* _Problem details_: Search the entries for the word "xmlns" and return every line where it is found.

Saved data entries:
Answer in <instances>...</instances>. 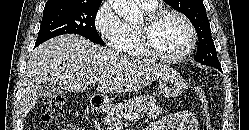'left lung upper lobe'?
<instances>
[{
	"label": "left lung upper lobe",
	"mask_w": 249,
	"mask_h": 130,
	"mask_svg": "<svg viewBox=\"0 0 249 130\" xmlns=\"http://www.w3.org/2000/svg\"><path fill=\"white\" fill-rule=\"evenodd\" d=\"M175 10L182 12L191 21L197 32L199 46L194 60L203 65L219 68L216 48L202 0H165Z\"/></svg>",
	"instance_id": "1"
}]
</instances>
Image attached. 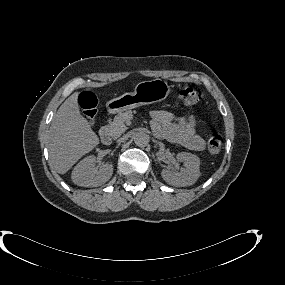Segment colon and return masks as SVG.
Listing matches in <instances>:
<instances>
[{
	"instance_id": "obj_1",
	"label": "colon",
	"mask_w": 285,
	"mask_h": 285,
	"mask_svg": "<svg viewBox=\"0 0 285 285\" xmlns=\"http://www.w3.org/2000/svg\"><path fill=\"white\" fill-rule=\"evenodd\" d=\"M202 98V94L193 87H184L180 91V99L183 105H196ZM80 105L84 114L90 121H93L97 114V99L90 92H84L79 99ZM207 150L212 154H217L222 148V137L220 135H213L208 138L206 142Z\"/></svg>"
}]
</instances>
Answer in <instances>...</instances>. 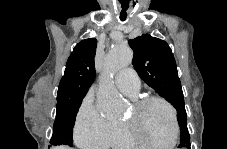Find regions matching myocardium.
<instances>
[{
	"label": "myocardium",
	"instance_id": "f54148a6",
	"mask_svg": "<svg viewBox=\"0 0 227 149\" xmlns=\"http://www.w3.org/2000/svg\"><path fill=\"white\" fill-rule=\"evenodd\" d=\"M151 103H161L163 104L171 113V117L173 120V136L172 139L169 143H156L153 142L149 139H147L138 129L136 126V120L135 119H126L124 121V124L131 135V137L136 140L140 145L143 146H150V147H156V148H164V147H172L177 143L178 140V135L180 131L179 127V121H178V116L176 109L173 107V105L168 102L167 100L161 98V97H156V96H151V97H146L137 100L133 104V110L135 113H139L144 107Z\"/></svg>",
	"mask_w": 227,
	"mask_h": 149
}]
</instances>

* _Solution for this task_:
	"mask_svg": "<svg viewBox=\"0 0 249 130\" xmlns=\"http://www.w3.org/2000/svg\"><path fill=\"white\" fill-rule=\"evenodd\" d=\"M175 10L182 12L191 21L197 32L199 46L194 60L203 65L219 68L216 48L202 0H165Z\"/></svg>",
	"mask_svg": "<svg viewBox=\"0 0 285 285\" xmlns=\"http://www.w3.org/2000/svg\"><path fill=\"white\" fill-rule=\"evenodd\" d=\"M202 98V94L193 87H184L180 91V99L183 105H196ZM80 105L84 114L90 121H93L97 114V99L90 92H84L79 99ZM207 150L212 154H217L222 148V137L220 135H213L208 138L206 142Z\"/></svg>"
	"mask_svg": "<svg viewBox=\"0 0 227 149\" xmlns=\"http://www.w3.org/2000/svg\"><path fill=\"white\" fill-rule=\"evenodd\" d=\"M151 103H161L163 104L171 113V117L173 120V136L172 139L169 143H156L153 142L149 139H147L138 129L136 126V120L135 119H126L124 121V124L131 135V137L136 140L140 145L143 146H150V147H156V148H164V147H172L177 143L178 140V135L180 131L179 127V121H178V116L176 109L173 107V105L168 102L167 100L161 98V97H156V96H151V97H146L137 100L133 104V110L135 113H139L144 107Z\"/></svg>",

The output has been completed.